Günümüzde iletişim kanalları ve hızı o kadar arttı ki artık saniyeler içerisinde dünyanın öbür tarafındaki bir gelişmeyi anında haber alıp canlı izleyebiliyorsunuz. Cep telefonlarının teknolojik gelişimi ile doğru orantılı olarak artan bu iletişim ağında artık her an uyarıcıların etkisi altındayız. Bu etkileşimin her geçen gün daha da artacağını kestirmek zor değil.
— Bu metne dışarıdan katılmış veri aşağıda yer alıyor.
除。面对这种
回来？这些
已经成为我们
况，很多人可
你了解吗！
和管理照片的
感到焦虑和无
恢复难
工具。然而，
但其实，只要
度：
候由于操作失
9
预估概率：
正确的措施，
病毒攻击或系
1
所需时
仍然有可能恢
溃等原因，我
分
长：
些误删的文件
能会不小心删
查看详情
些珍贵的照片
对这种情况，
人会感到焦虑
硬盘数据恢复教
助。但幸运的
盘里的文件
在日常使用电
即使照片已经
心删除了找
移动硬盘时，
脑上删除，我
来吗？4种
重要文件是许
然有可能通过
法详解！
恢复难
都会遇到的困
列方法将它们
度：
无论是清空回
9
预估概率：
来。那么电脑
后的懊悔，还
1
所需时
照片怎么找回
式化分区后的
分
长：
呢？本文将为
Çocukluğumuzda “Uzay Yolu “ filminde mürettebatın görüntülü telefonla aralarındaki görüşme acaba gerçekleşebilecek mi derdik. Şimdi elimizde cep telefonlarıyla daha da fazlasını yapıyoruz.
Teknolojik gelişme ve ilerleme kaçınılmazken biz bu tablonun neresindeyiz? Facebook , twitter gibi iletişim araçları ve daha bilemediğim diğer kanallar o kadar hızlı bilgi ve veri paylaşımı oluyor ki. Bunları etkin şekilde kullananların sayısı her geçen gün artıyor. Bir sanatçıyı, siyasetciyi twitter hesabından binlerce , onbinlerce takipçisi anlık olarak izliyor haberdar oluyor. Teknolojinin baş döndürücü ilerleyişine ayak uydurmak elbette gerekiyor. Bireysel ve toplumsal olarak bu gelişmelere ayak uyduramazsak kaybımız büyük olacaktır. Bilgi teknolojileri ve sanayisine değil uzak kalmak gelişmelerden haberdar olmayıp kendini adapte edemeyen ister şahıslar olsun ister işletmeler olsun rekabet gücü azalacak ve tarihin tozlu geçmişi içerisine hapsolacaktır.
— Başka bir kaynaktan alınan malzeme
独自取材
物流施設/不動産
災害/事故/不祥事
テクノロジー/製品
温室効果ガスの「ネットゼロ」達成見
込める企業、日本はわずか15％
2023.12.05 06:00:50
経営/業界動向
Gençler bu açıdan gelişmeleri yakından takip ediyorlar, buna oldukça seviniyorum. Ama şunu da itiraf etmeliyim . Sabahın erken saatlerinde üzerinde okul üniformasıyla internet kafe önünde bekleşen , bilgisayar oyunu oynamak için adeta uyuşturucu gibi müptela olmuş öğrencilere de dikkat çekmek istiyorum. Okulda olması gerekirken internet kafelerde olan öğrencilerimiz için emniyet yetkililerinin dikkatlerini çekmek istiyorum. Benim gözüme takılıyor bu tür şeyler. İnanıyorum ki sizinde gözünüze takılıyordur. Gerekeni yapmaya çalışan emniyet yetkililerine bu açıdan ciddi görev düşüyor.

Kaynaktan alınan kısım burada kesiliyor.